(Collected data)
========

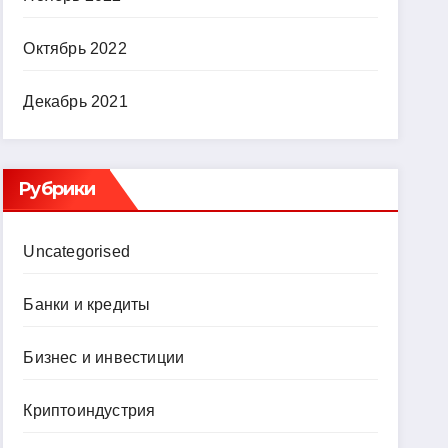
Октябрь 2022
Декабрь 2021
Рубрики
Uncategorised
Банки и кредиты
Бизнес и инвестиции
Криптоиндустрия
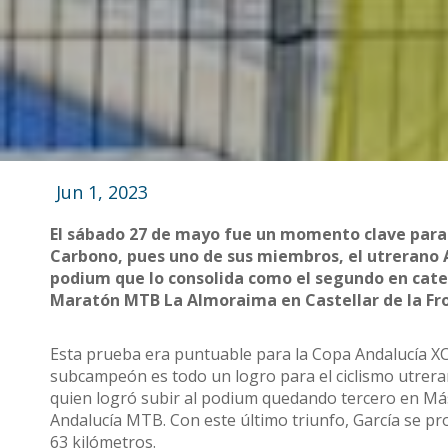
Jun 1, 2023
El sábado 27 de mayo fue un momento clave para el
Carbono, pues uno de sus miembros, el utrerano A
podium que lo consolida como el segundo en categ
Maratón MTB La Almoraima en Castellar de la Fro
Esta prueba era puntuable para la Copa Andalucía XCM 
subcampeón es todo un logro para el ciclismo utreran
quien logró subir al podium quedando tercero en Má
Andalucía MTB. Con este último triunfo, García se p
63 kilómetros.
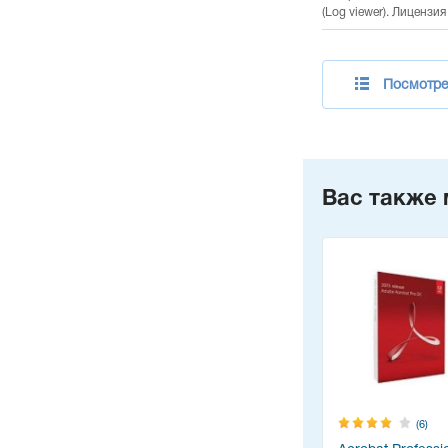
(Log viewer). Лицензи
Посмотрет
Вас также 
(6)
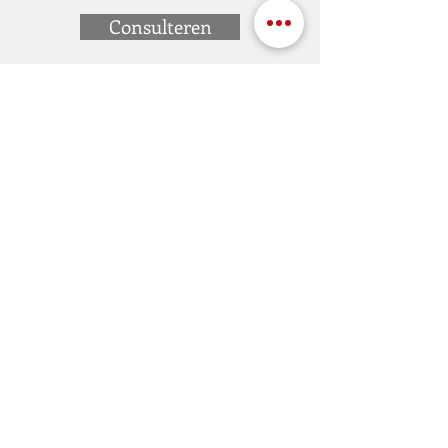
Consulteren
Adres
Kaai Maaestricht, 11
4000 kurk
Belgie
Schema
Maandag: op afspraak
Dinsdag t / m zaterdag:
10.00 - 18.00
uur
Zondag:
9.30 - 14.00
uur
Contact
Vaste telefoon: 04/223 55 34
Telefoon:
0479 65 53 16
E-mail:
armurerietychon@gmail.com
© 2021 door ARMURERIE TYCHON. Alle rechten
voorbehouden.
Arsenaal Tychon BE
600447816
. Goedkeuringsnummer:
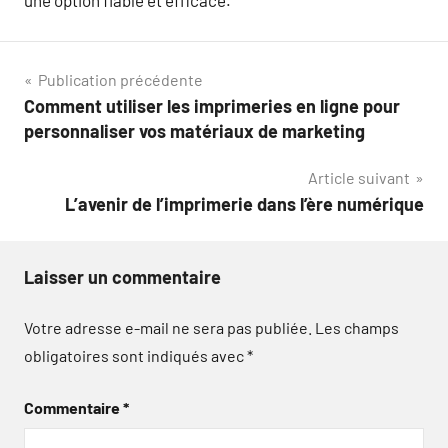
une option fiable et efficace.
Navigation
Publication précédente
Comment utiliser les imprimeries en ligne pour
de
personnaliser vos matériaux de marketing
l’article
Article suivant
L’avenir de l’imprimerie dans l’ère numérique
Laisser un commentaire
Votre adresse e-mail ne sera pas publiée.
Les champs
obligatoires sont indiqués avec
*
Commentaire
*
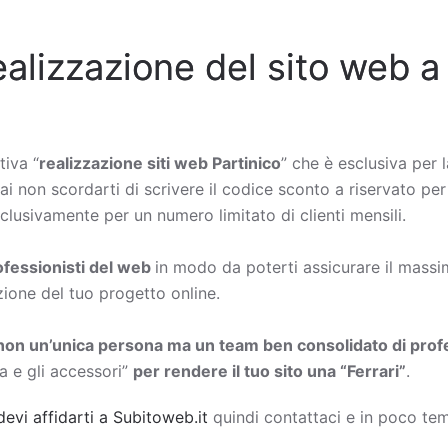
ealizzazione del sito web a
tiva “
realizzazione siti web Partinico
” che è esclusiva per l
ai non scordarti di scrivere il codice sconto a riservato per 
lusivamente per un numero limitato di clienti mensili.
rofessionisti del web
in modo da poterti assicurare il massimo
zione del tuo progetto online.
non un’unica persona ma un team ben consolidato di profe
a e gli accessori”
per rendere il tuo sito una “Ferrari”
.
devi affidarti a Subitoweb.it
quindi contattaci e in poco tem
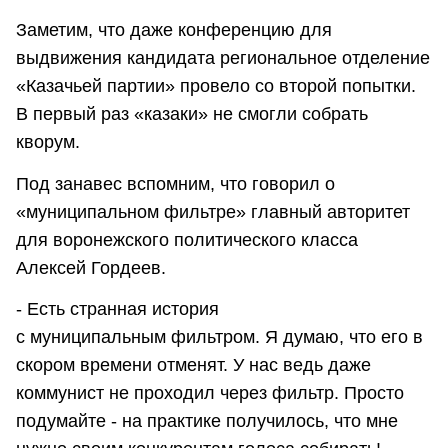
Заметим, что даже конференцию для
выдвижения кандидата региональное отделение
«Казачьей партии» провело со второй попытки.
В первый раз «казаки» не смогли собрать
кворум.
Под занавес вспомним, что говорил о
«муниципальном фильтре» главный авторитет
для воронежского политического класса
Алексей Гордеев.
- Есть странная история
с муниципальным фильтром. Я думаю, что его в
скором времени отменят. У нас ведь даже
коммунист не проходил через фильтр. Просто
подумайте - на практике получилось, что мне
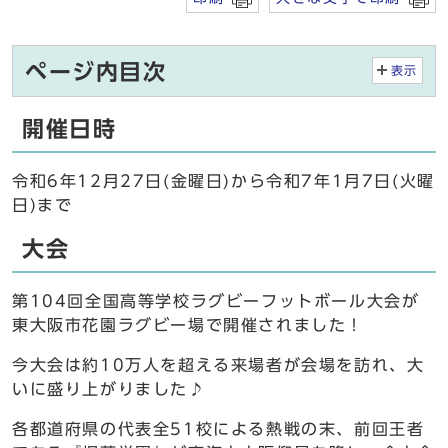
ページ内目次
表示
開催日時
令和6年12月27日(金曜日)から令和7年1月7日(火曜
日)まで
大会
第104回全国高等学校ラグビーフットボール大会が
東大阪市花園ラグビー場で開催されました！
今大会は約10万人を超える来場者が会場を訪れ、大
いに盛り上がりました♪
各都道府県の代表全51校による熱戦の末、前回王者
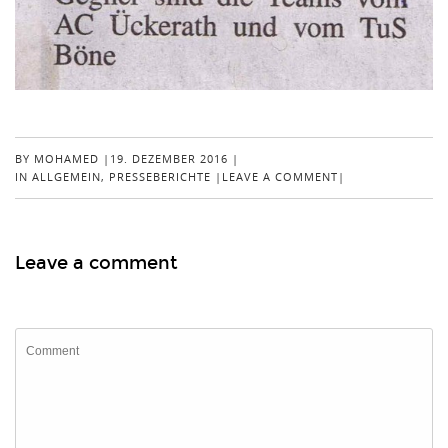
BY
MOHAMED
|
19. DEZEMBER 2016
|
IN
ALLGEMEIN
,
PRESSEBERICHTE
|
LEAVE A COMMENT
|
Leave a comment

========

■ **Activity**: Nothing may be altered when you restate the records, but every picture must be dropped.

■ **Task output**:
Октябрь 2022
Декабрь 2021
Рубрики
Uncategorised
Банки и кредиты
Бизнес и инвестиции
Криптоиндустрия
Jun 1, 2023
El sábado 27 de mayo fue un momento clave para el
Carbono, pues uno de sus miembros, el utrerano A
podium que lo consolida como el segundo en categ
Maratón MTB La Almoraima en Castellar de la Fro
Esta prueba era puntuable para la Copa Andalucía XCM 
subcampeón es todo un logro para el ciclismo utreran
quien logró subir al podium quedando tercero en Má
Andalucía MTB. Con este último triunfo, García se p
63 kilómetros.
(Log viewer). Лицензи
Посмотрет
Вас также 
(6)
Consulteren
Adres
Kaai Maaestricht, 11
4000 kurk
Belgie
Schema
Maandag: op afspraak
Dinsdag t / m zaterdag:
10.00 - 18.00
uur
Zondag:
9.30 - 14.00
uur
Contact
Vaste telefoon: 04/223 55 34
Telefoon:
0479 65 53 16
E-mail:
armurerietychon@gmail.com
© 2021 door ARMURERIE TYCHON. Alle rechten
voorbehouden.
Arsenaal Tychon BE
600447816
. Goedkeuringsnummer:
une option fiable et efficace.
Navigation
Publication précédente
Comment utiliser les imprimeries en ligne pour
de
personnaliser vos matériaux de marketing
l’article
Article suivant
L’avenir de l’imprimerie dans l’ère numérique
Laisser un commentaire
Votre adresse e-mail ne sera pas publiée.
Les champs
obligatoires sont indiqués avec
*
Commentaire
*
ealizzazione del sito web a
tiva “
realizzazione siti web Partinico
” che è esclusiva per l
ai non scordarti di scrivere il codice sconto a riservato per 
lusivamente per un numero limitato di clienti mensili.
rofessionisti del web
in modo da poterti assicurare il massimo
zione del tuo progetto online.
non un’unica persona ma un team ben consolidato di profe
a e gli accessori”
per rendere il tuo sito una “Ferrari”
.
devi affidarti a Subitoweb.it
quindi contattaci e in poco tem
Заметим, что даже конференцию для
выдвижения кандидата региональное отделение
«Казачьей партии» провело со второй попытки.
В первый раз «казаки» не смогли собрать
кворум.
Под занавес вспомним, что говорил о
«муниципальном фильтре» главный авторитет
для воронежского политического класса
Алексей Гордеев.
- Есть странная история
с муниципальным фильтром. Я думаю, что его в
скором времени отменят. У нас ведь даже
коммунист не проходил через фильтр. Просто
подумайте - на практике получилось, что мне
ページ内目次
表示
開催日時
令和6年12月27日(金曜日)から令和7年1月7日(火曜
日)まで
大会
第104回全国高等学校ラグビーフットボール大会が
東大阪市花園ラグビー場で開催されました！
今大会は約10万人を超える来場者が会場を訪れ、大
いに盛り上がりました♪
各都道府県の代表全51校による熱戦の末、前回王者
BY
MOHAMED
|
19. DEZEMBER 2016
|
IN
ALLGEMEIN
,
PRESSEBERICHTE
|
LEAVE A COMMENT
|
Leave a comment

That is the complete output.